## Try it
Show every line of the records below that contains the word "vale".

## Collected data
Segment Open

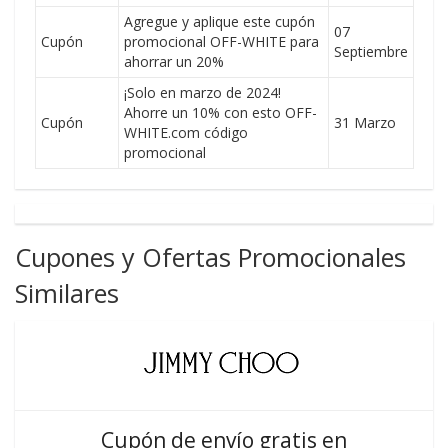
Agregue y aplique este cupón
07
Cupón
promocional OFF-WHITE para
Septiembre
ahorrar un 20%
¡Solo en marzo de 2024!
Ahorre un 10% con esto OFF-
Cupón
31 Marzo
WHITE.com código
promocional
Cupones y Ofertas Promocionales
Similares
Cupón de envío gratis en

Segment Closed
Segment Open

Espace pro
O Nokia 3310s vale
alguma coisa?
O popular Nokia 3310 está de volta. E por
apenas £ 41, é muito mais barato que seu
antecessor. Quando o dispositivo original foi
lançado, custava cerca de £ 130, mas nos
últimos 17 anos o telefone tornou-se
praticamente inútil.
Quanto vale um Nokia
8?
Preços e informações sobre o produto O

Segment Closed

## Exercise answer
O Nokia 3310s vale
Quanto vale um Nokia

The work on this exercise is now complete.